Bottom line – cardio or aerobic exercise is most likely the best way to get BDNF activated. In other words, don’t skip cardio! It is just as important to the brain as it is to the heart. Performing an intense cardio session incorporated into a regular strength training program will help to keep you looking good and feeling good too. Consider using exercise programs that focus on high intensity intervals to increase VO2 max – the maximum or optimum rate at which the heart, lungs and muscles can effectively use oxygen during training. Switch between intervals of conditioning or lifting exercises performed at a fast pace, along with running, skipping or even pad or bag work component. Tabata training is also a great option.

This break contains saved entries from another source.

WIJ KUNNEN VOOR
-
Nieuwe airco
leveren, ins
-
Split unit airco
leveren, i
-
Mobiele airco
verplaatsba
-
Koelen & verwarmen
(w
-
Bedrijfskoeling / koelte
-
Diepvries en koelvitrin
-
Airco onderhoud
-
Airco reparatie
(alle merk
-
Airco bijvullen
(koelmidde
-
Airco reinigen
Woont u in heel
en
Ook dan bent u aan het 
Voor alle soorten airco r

How to work out like you mean it…
Consistent exercise is the key when it comes to experiencing any kind of benefit. Although sometimes easier said than done, here’s a few tips;
- Make it part of your agenda – schedule your workouts weekly and if possible daily! At least 4 to 5 times per week should be your goal.
- Be accountable – join a class or group, get a personal trainer or a workout partner. I do all three – I belong to a Muay Thai group, have a few coaches I work with one on one and have training partners that all keep my motivation going!
- Be ready 24/7 – my gym bag is ready to go the night before, and my equipment is in my car! No excuses or backing out of a workout.
- Track your progress – setting goals for your exercise will help you to keep going, whether it’s nailing a kick technically, increasing weight on a lift or going the distance on a run.
Until Next Time,
Be Fierce & Rule the World,
Correia PR, et al. Acute strength exercise and the involvement of small or large muscle mass on plasma brain-derived neurotrophic factor levels. Clinics. 2010. 65(11): 1123-6.
Huang T, et al. The effects of physical activity and exercise on brain-derived neurotrophic factor in healthy humans: a review. Scand J Med Sci Sports. 2014. 24(1): 1-10.
Hopkins ME, et al. Differential effects of acute and regular physical exercise on cognition and affect. Neuroscience. 2012. 215: 59-68.
Szuhany KL, Bugatti M, Otto MW. A meta-analytic review of the effects of exercise on brain derived neurotrophic factor. J Psychiatr Res. 2015. 60: 56-64.
Yarrow JF, et al. Training augments resistance exercise induced elevation of circulating brain derived neurotrophic factor (BDNF). Neurosci Lett. 2010. 479(2): 161-5.